World Editor FAQ: Terrain
How do I make ramps?
A: You can find a very good tutorial here:
How do I make interesting terrain?
  • Use the height modifier well. Completely flat terrain and incredibly jagged terrain both look bad. To quickly "unflatten" your map use "noise" followed by "smooth".
  • Avoid both large open areas and narrow paths. The first is boring and the second is frustrating.
  • Make your map no bigger than you need it to be. You can always increase the size later if you find you need it.
  • Put doodads and weather effects in places where they belong. Mushrooms grow under trees, cattails and rushes grow near water, fog forms in valleys, corn is planted in rows and so on.
  • Conceal things that don't look pretty with doodads.
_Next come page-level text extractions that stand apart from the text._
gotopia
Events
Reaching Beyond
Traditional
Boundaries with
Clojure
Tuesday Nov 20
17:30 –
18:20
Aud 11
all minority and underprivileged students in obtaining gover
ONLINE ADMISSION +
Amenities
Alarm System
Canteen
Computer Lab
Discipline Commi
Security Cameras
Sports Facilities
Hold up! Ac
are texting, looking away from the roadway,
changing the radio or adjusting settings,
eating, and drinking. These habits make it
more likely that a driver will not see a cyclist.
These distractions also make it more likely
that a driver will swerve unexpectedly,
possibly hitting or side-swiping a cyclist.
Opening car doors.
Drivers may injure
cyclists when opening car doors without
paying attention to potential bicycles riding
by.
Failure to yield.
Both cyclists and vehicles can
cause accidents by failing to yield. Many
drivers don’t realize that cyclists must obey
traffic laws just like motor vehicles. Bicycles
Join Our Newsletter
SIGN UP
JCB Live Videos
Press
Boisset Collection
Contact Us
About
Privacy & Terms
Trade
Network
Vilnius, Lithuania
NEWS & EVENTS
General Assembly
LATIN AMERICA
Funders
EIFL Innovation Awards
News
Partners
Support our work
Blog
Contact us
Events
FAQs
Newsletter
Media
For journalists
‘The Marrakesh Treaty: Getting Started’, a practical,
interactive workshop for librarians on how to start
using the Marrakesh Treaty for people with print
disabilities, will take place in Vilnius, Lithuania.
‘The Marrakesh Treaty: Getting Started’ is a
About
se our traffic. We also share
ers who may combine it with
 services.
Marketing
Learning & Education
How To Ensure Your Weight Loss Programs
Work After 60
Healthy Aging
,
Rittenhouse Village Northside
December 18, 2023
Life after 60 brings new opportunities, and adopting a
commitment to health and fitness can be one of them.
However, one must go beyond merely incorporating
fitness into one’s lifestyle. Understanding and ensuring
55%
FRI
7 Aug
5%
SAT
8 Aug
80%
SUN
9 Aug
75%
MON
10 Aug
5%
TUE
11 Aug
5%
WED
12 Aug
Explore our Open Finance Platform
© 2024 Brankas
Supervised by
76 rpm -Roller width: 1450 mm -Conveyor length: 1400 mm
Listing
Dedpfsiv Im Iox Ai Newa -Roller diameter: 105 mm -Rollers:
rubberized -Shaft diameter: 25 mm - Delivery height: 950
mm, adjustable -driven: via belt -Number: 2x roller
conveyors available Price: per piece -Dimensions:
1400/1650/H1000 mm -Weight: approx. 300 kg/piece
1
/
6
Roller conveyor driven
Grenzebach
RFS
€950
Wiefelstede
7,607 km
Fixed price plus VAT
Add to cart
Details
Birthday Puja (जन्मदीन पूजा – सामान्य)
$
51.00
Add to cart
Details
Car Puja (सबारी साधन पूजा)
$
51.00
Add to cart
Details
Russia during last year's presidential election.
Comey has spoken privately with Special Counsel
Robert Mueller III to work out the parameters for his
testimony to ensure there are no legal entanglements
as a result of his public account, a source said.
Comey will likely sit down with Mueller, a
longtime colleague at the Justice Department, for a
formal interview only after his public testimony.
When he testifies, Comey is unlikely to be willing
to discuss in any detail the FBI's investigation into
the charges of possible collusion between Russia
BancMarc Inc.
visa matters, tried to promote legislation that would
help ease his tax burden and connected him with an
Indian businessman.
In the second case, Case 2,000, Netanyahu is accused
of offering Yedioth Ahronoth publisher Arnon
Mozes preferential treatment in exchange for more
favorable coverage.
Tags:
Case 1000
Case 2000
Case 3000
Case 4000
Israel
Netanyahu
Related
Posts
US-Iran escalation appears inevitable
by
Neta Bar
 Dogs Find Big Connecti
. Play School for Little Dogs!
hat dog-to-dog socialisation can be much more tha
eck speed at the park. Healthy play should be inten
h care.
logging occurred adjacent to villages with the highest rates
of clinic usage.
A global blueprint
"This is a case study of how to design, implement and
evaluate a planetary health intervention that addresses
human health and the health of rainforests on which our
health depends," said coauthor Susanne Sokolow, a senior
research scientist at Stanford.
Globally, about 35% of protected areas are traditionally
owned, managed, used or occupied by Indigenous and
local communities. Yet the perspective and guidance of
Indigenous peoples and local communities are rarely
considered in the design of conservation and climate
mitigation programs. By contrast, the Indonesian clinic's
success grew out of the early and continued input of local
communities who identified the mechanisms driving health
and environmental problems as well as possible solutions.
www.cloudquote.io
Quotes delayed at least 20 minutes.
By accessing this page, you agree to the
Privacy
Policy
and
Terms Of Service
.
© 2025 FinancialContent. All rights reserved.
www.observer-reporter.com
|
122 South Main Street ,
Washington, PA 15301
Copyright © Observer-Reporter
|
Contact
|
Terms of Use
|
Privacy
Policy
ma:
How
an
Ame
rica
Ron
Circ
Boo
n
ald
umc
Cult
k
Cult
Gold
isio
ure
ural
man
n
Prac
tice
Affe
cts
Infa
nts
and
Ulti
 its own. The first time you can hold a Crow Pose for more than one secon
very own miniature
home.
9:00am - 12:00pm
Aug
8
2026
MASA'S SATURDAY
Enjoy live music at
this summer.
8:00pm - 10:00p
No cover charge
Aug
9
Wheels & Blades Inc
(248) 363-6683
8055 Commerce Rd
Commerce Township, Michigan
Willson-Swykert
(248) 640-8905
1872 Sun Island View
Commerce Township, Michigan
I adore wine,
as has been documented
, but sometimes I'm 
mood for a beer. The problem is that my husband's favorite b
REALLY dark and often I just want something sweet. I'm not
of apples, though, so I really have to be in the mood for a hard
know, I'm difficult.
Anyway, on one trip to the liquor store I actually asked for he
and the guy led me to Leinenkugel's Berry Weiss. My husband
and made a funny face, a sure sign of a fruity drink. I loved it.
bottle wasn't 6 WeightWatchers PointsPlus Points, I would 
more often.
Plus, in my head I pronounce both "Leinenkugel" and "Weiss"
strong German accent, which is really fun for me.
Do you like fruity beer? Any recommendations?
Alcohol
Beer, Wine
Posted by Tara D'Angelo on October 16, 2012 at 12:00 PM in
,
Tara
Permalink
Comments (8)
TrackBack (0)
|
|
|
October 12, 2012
Blizzard maps are very good examples of this. Put rocks at the tops and bottoms of waterfalls to hide the fact that the waterfall is not actually attached to the rest of the water. Put a layer of doodads between deep water and shallow. Put bushes at the corners of ramps.
  • Don't try to do your terrain all at once. Your terrain can evolve along with the rest of your map.
  • Q:
    How can I change the tileset?
    A: Go to "Tools->Advanced->Modify Tileset". You can choose a tileset from there.

    If you want to use parts of more than one tileset, then check the "use custom tileset" box. You are only allowed a certain amount of texture space. The number on each type of terrain indicates how much texture space it takes up. You will have to give up some pieces in order to get others.
    You cannot mix "cliff tiles". These have a red square in them, as opposed to the blue. You should base your tileset on the one with cliff tiles that you want.
    How can I get walls to line up neatly, or bridges to stay smooth with the terrain?
    A: Select the doodad, press and hold the CTRL key, and use the page up and page down keys to move the elevation up and down, and the numpad arrows to move it sideways.
    How do I make my doodads all the same size (or all different sizes)?
    A: Go to "Layer->Doodad". Now look at the palette. Near the top of the palette is a green icon that turns random scaling on or off.
    How do I make natural-looking height fields?
  • Set the brush size on 3, the shape on circular, and on "Apply height: Raise"
  • Move the brush back and forth over parts of the terrain that you want to be higher (trees and cliffs are good candidates).
  • Set the brush size to 8 and on "Apply height: Smooth"
  • Click many times all around the area that you are editing (no need to drag), until the terrain looks smooth.
  • Hold down "ctrl" and the right mouse button. Now move your mouse around to admire your new terrain from different angles.
  • Q:
    How do I make waterfalls?
  • Create a cliff that is two levels tall.
  • Create shallow water on both sides of the cliff.
  • Go to "Tools->Advanced->Enforce Water Height Limits" and make sure that option is unchecked.
  • Now add shallow water to the cliff itself. This will make it look funny.

  • Create a waterfall doodad.
  • Select the doodad and hold down "ctrl", then rotate the doodad to the correct angle.
  • Move the waterfall over your water-covered cliff.

  • Go to "Module->Sound Editor"
  • In the list of folders on the left, go to "Internal Sounds->Sound->Ambient->DoodadEffects->WaterWaterFallLoop1.wav"
  • Right click on the file and choose "Use Internal Sound"
  • Now go back to the terrain editor and create a small region around your waterfall.
  • Select the region, then double click on it.
  • Check "Ambient Sound"
  • Under the drop down menu choose "WaterWaterFallLoop1"
  • Q:
    How do I modify the textures for cliffs, water, or the ground under a building?
    A: These textures are unique because they are tileset secific. They always have the same path name (cliffs are "ReplaceableTextures\Cliff\Cliff0" or Cliff1), yet they are different depending on which tileset you use.

    All of the tileset specific textures are stored in special sub-MPQ files within War3.mpq or War3X.mpq. They are named "A.mpq", "B.mpq", "C.mpq" and so on. Inside of each mini mpq file will be a different version of "ReplaceableTextures\Cliff\Cliff0". Warcraft decides which of these sub-MPQ files to look in based on the tileset of your map.

    You only need to know this if you are extracting the textures from the main MPQ files. If you want to override the texture, just put it in your map file under the path you want. Warcraft will look for the texture in your map file before it looks in the special sub-MPQ files.